Mlliyet Milliyet Blog Milliyet Blog
 
Facebook Connect
Blog Kategorileri
 

20 Aralık '17

 
Kategori
Dünya
 

Eşkiya Dünya’ya Trump

Malumunuz üzere, ABD 2016 seçimlerinin galibi Donalt Trump oldu. 20 Ocak 2017 itibariyle arkasında bir sürü şaibe bırakarak Beyaz Ev’de 4 yıllığına (?) ikamet etmeye başladı. Fakat ABD müesses nizamı pek peşini bırakmadı. Trump’ta pek rahat durmuyordu.  Gittiği her yerde zücaciye dükkanına girmiş bir fil gibi her tarafı yıkıp döküyordu. Bir taraftan Trump kendi kendine zarar verirken diğer taraftan da müesses nizam Trump’ın kolunu kanadını koparmakla meşguldü. Trump’ın başkan olmasında etkin olan Pentagon bile karşısına dikilmiş ne söz dinliyor nede kendisini destekliyordu. Pentagon Trump ne derse tam tersini söylüyor ve ne isterse tam tersini icra ediyordu.
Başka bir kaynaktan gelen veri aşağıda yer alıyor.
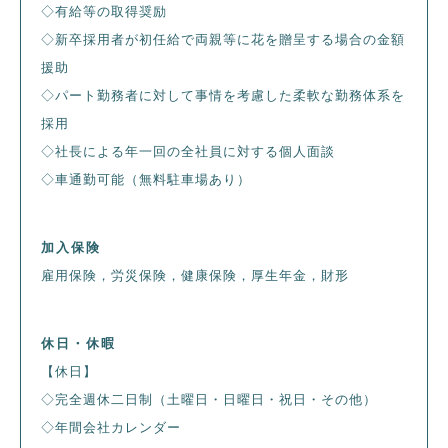
◇有給等の取得奨励
◇新卒採用者が初任給で両親等に花を贈呈する場合の金額
援助
◇パート勤務者に対して事情を考慮した柔軟な勤務体系を
採用
◇社長による年一回の全社員に対する個人面談
◇車通勤可能（無料駐車場あり）
加入保険
雇用保険，労災保険，健康保険，厚生年金，財形
休日・休暇
【休日】
◇完全週休二日制（土曜日・日曜日・祝日・その他）
◇年間会社カレンダー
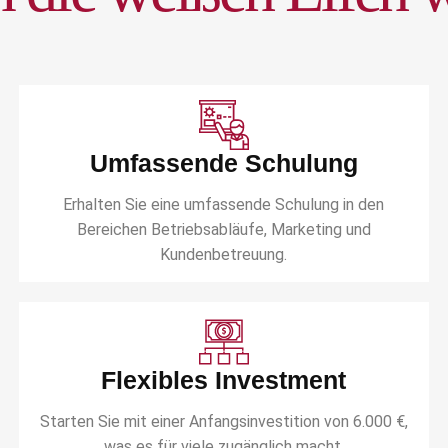
Umfassende Schulung
Erhalten Sie eine umfassende Schulung in den
Bereichen Betriebsabläufe, Marketing und
Kundenbetreuung.
Flexibles Investment
Starten Sie mit einer Anfangsinvestition von 6.000 €,
was es für viele zugänglich macht.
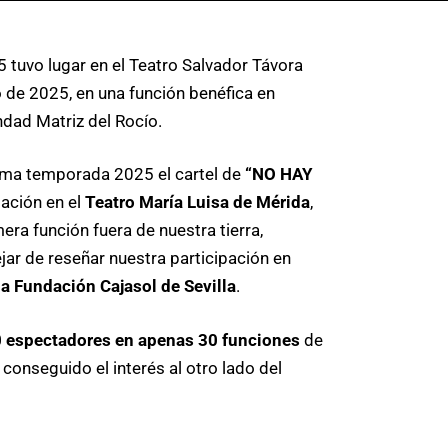
5 tuvo lugar en el Teatro Salvador Távora
 de 2025, en una función benéfica en
dad Matriz del Rocío.
ima temporada 2025 el cartel de
“NO HAY
tación en el
Teatro María Luisa de Mérida
,
era función fuera de nuestra tierra,
ar de reseñar nuestra participación en
a Fundación Cajasol de Sevilla
.
 espectadores en apenas 30 funciones
de
 conseguido el interés al otro lado del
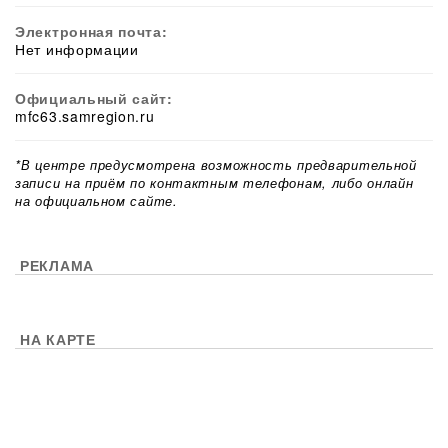
Электронная почта:
Нет информации
Официальный сайт:
mfc63.samregion.ru
*В центре предусмотрена возможность предварительной
записи на приём по контактным телефонам, либо онлайн
на официальном сайте.
РЕКЛАМА
НА КАРТЕ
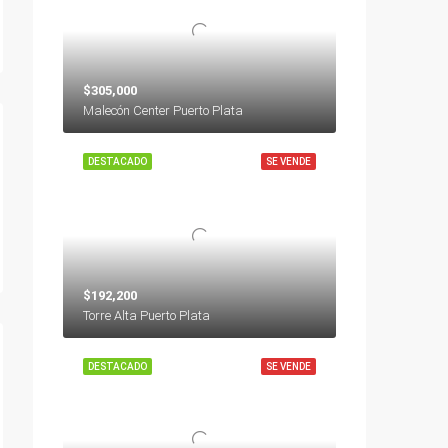
$305,000
Malecón Center Puerto Plata
DESTACADO
SE VENDE
$192,200
Torre Alta Puerto Plata
DESTACADO
SE VENDE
Trump iş başına gelir gelmez ilk olarak Avrupa’yı salladı. Onlara artık NATO’nun maliyetlerini tek başına ABD’lerinin karşılamayacağını, bu tarihten sonra NATO üyelerinin maliyetleri ortak olarak yüklenmelerinin gerektiğini en sert şekilde dile getirdi. Hâlihazırda zor günler yaşayan AB bu sert notaya karşı biraz sessiz kalıp yumuşama emarelerini beklese de umduğunu bulamadı. Aksine ABD Başkanı Trump Avrupa liderlerini yerden yere vuruyordu. Özellikle bu darbelere iki bayan lider maruz kalıyordu. Angela Merkel ve Terasa Mey adeta birer vurgun yemiş balık gibiydiler. Teresa Mey bu konuda olabilecekleri çok öncesinde gören İngiltere aklının AB’den çıkmasının oluşturduğu konforu yaşarken diğer taraftan AB’den ayılmanın komplikasyonları ile karşı karşıyaydı. Angela Merkel ise topun tam ucunda atara da, patlara da maruz kalarak tam bir şamar oğlanına dönmüştü. En sonunda işin ciddiyetini anladı ve “durum onu gösteriyor ki; biz bu saatten sonra kendi işimizi kendimiz yapacağız” cümlesini kullanmak zorunda kaldı. Bu resim AB’nin çok sıkıntılı bir döneme girdiğinin sallanan bir flamasıydı. Gidişat kırılgan bir yapıya doğru sürüklenmeye başladı. Özellikle Almanya’nın seçim sonucu koalisyon hükümetini işaret edince Almanya iyice sıkıştı. Tüm çabalara rağmen bir koalisyon hükümetinin kurulamaması ise ülkeyi kendi içerisine kapattı. Hiçbir konuya müdahil olamayan AB’nin babası Almanya, kafasını suyun üstüne zor tutabilir hale geldi.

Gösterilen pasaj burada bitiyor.